Vor allem der Vorschlag Steinbrücks, die Finanzämter dem Bund zu übertragen, gilt außer in Berlin und Brandenburg in den Ländern als nicht verhandelbar. „Wir wären bei dem Thema effiziente Steuerverwaltung sehr viel weiter, wenn es diese Maximalforderung nicht gäbe“, so Deubel.

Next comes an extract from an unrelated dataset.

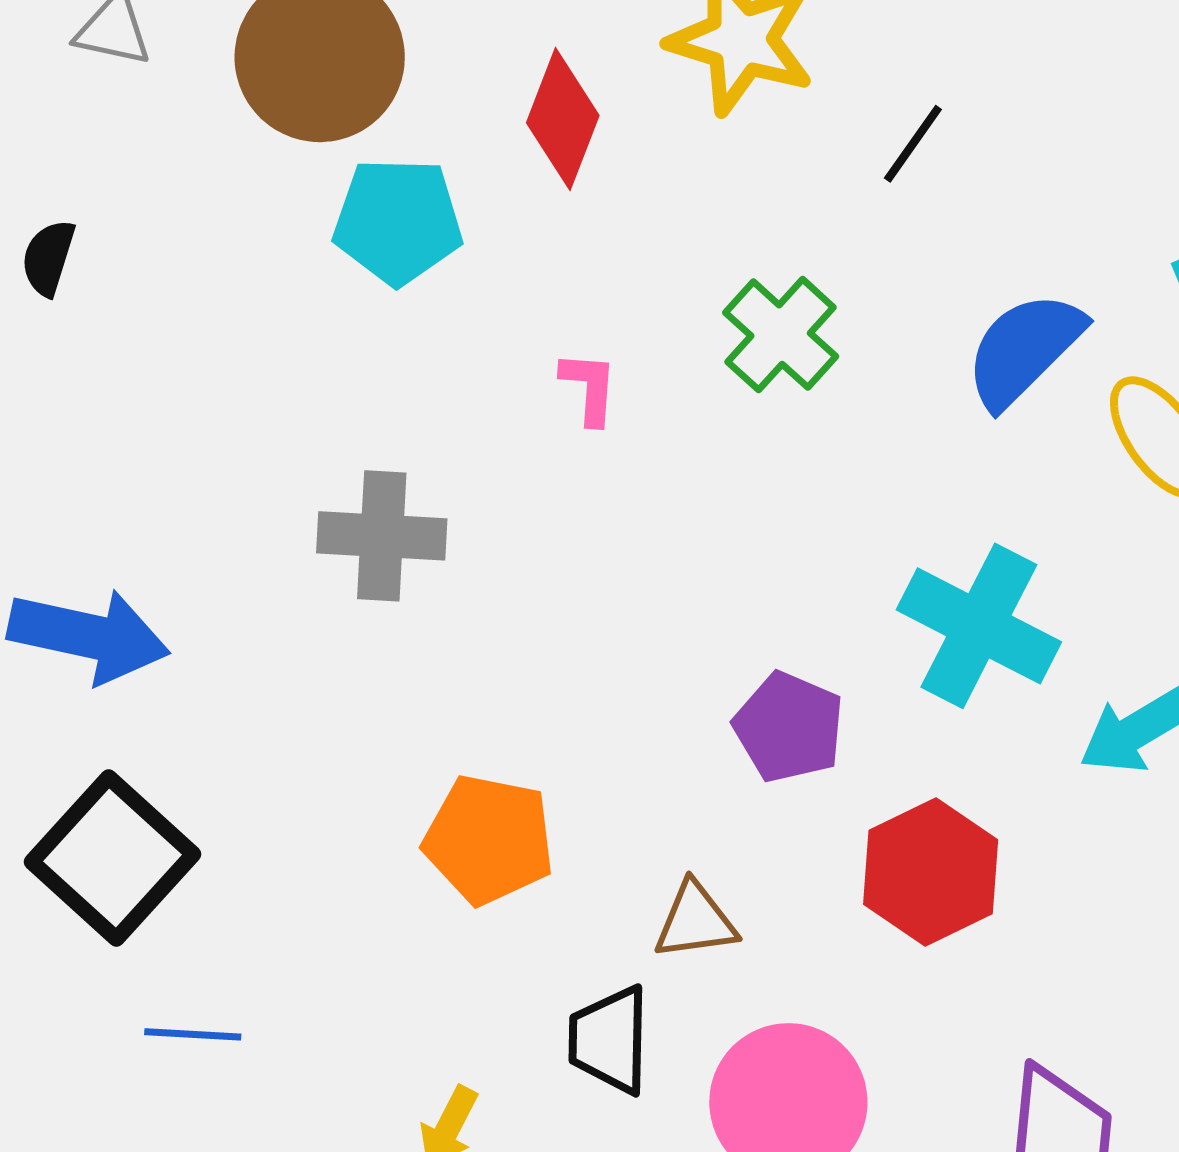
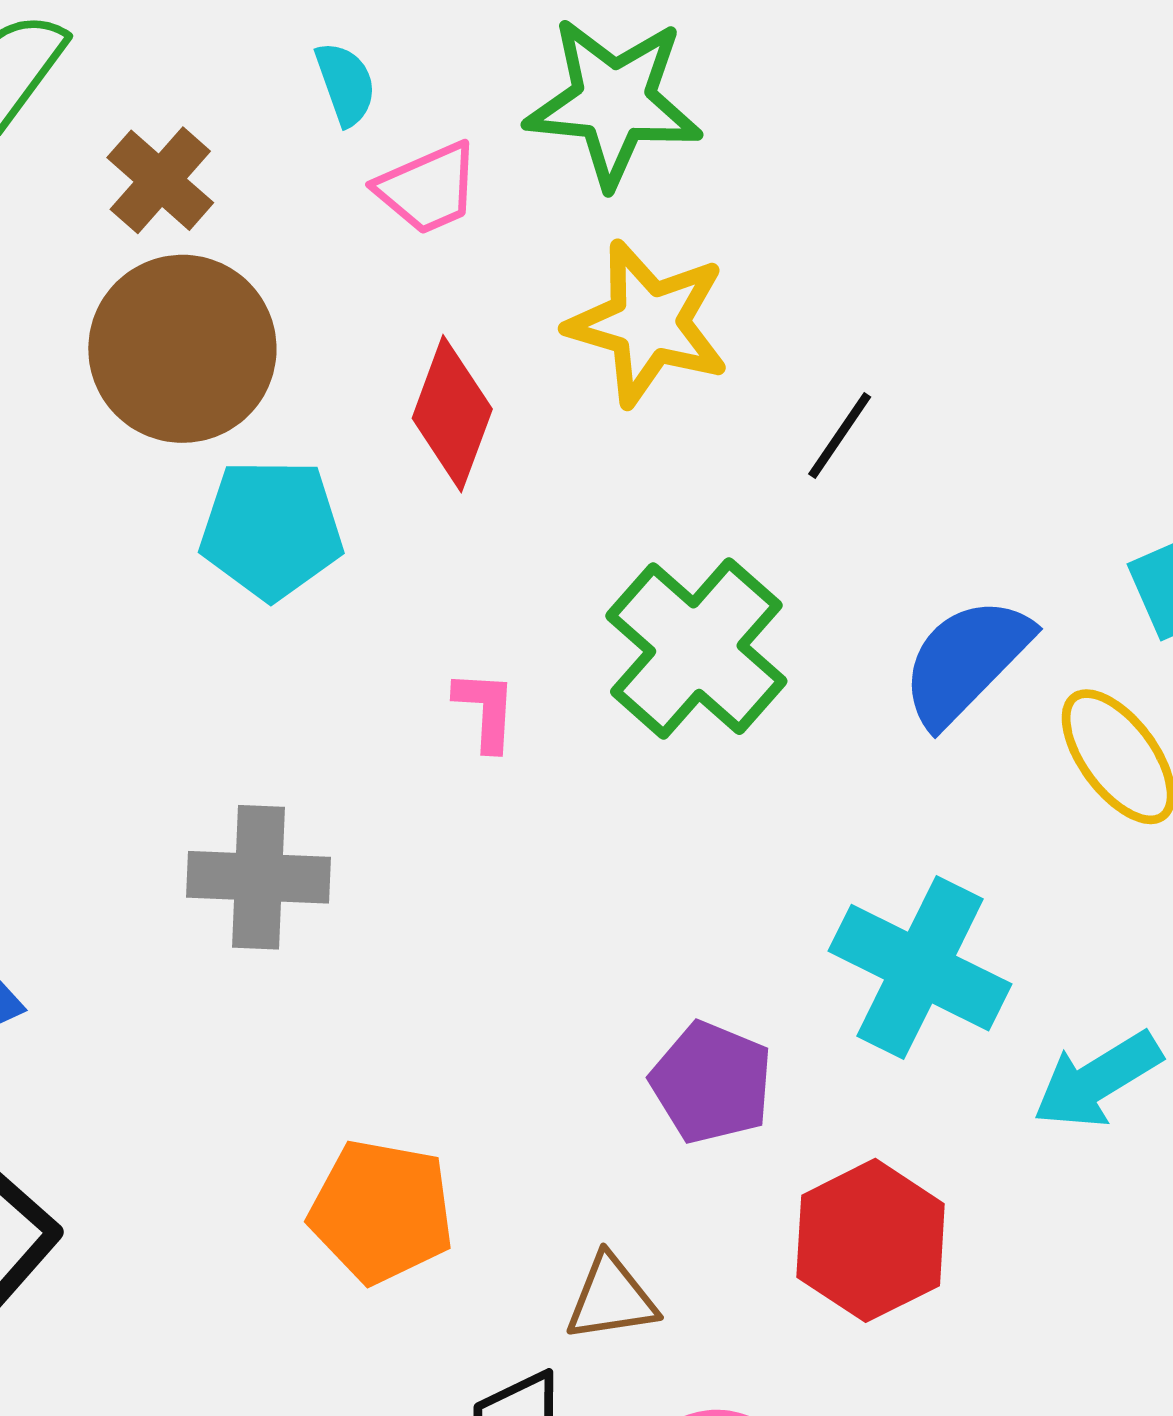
green cross: (781, 335) -> (696, 649), size x1.4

Auf der Tagesordnung steht außerdem ein erster Zwischenbericht zur Frage, ob die drei Länder Schleswig-Holstein, Bremen und Saarland Budgethilfe brauchen, um ihre laufenden Etats auszugleichen. Da diese Gruppe, in der die Haushaltsabteilungsleiter mehrerer Länder mitarbeiten, gerade erst ihre Arbeit begonnen habe, seien Ergebnisse noch nicht zu erwarten, hieß es. Sie sollen erst Ende März vorliegen.
Der Vorschlag Oettingers, den ärmsten Ländern notfalls zu helfen, war auf harte Kritik aus Berlin und den ostdeutschen Bundesländern gestoßen. „Im Fall von Schleswig-Holstein erschließt es sich mir nicht, warum ein Etatausgleich unmöglich sein sollte“, sagte Deubel. Dieses Land stehe so ähnlich da wie Rheinland-Pfalz, und er halte dies in seinem Land durchaus für möglich. Das Saarland habe es schwerer, und „Bremen wahrscheinlich wirklich ein Problem“, meinte er. Allerdings solle die Arbeitsgruppe dies zunächst einmal „ergebnisoffen prüfen“.
Die Unions-Bundestagsfraktion hat sich bereits darauf festgelegt, die Schuldengrenze noch enger zu ziehen als Steinbrück es vorschlägt: Normalerweise sollten die Etats schuldenfrei und eine Kreditaufnahme nur in Rezessionen erlaubt sein, heißt es in dem Beschluss der Fraktion. Wie Steinbrück lehnt auch die Union im Bund jegliche Schuldenhilfe des Bundes für einzelne Länder ab. Der Grund: Der Bund sei genauso hoch verschuldet wie die finanzschwächsten Bundesländer.